Letter to the editor: Ideas for observing the Martin Luther King Jr. Day holiday


January 18, 2021 will mark the 35th anniversary of the observance of Martin Luther King, Jr. Day.

Since 1986, this day not only recognizes Dr. King’s contributions to promoting racial equality and civil rights, but also as a Day of Service. This day helps to raise awareness, mobilize volunteers and provide all of us with an opportunity to engage and build new connections, reconnect with existing relationships, support nonprofits and strengthen communities. In more recent years, we have seen the positive influences of this day resonate in the workplace and in government entities.

The Civil Rights movement largely focused on racial inequality, but over time we have seen other marginalized communities (race, gender, sexual orientation, socio-economic, disabilities) take hold and work together to promote equality and equity for all.

To ignore that inequality and inequity exist in all communities is a disservice. To deny that those with privilege benefit from said inequality and inequity widens the opportunity gaps.

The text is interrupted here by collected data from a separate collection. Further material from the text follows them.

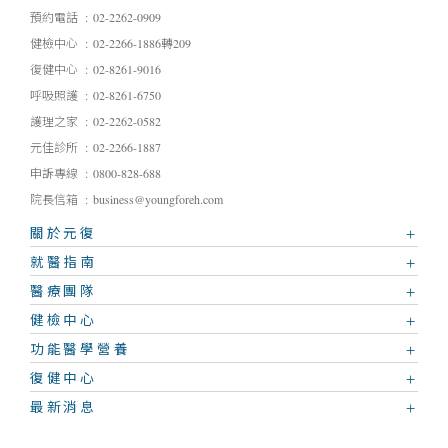
預約電話
02-2262-0909
健檢中心
02-2266-1886轉209
復健中心
02-8261-9016
呼吸照護
02-8261-6750
護理之家
02-2262-0582
元佳診所
02-2266-1887
申訴專線
0800-828-688
院長信箱
business@youngforeh.com
關於元復
就醫指南
醫療團隊
健檢中心
功能醫學營養
復健中心
最新消息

While much has changed and progressed during this time, it is evident there is still a long way to go. A busy, distracted society can contribute to overlooking what has been in front of us. It has taken a global pandemic to make us all stop, take a breath and look at our immediate surroundings to really see what is happening around us. It has been eye opening. It has been uncomfortable. It has been fertile ground for new opportunities and creativity.

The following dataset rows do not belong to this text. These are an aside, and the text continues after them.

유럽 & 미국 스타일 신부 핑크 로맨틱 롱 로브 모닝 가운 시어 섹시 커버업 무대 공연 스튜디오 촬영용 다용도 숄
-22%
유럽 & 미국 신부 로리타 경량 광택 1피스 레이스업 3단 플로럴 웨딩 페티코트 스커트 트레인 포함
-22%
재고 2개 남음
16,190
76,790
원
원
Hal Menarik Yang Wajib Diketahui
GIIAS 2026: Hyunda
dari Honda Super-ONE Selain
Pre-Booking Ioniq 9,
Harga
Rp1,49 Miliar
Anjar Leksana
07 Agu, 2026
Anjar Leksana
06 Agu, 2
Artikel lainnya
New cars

Being on relative lockdown, this MLK, Jr. Day will look and feel a bit different. I invite you to observe the day in one of the following ways:

  1. Learn more about MLK beyond his “I Have A Dream” speech.
    1. Our God is Marching On, Selma, Alabama, March 25, 1965
    2. Beyond Vietnam: A Time to Break the Silence, Riverside Church in New York City, April 4, 1967
    3. I’ve been to the Mountaintop, Memphis, Tennessee, April 3, 1968
  2. Engage in an uncomfortable conversation about equality or equity. Challenge yourself to be opened to learning more than what you think you already know.
  3. Watch a race and social justice related movie or documentary, then write down your initial thoughts/questions about it. Allow yourself to revisit those thoughts/questions later on in the day or week.
    1. LA ‘92 – It recounts the stories of Rodney King, who was brutally beaten by police officers, and Latasha Harlins, a teenager who was fatally shot in a convenience store.
    2. 13th – The 13th amendment led to slavery’s modern manifestation, in which Black Americans are imprisoned disproportionately, often for minor offenses.
    3. I Am Not Your Negro – I Am Not Your Negro examines the modern Black experience in America through the last writings of James Baldwin and his correspondences with Malcolm X, Martin Luther King Jr., and Medgar Evers.
    4. Teach Us All – Decades after the landmark case Brown v. Board of Education, Sonia Lowman’s documentary covers how segregation, though illegal, persists in the American school system through demographic inequality, specifically in Little Rock, New York City, and Los Angeles.

Finally, create and continue conversations well past this day and into the future.

Alicia Crank

5 Replies to “Letter to the editor: Ideas for observing the Martin Luther King Jr. Day holiday”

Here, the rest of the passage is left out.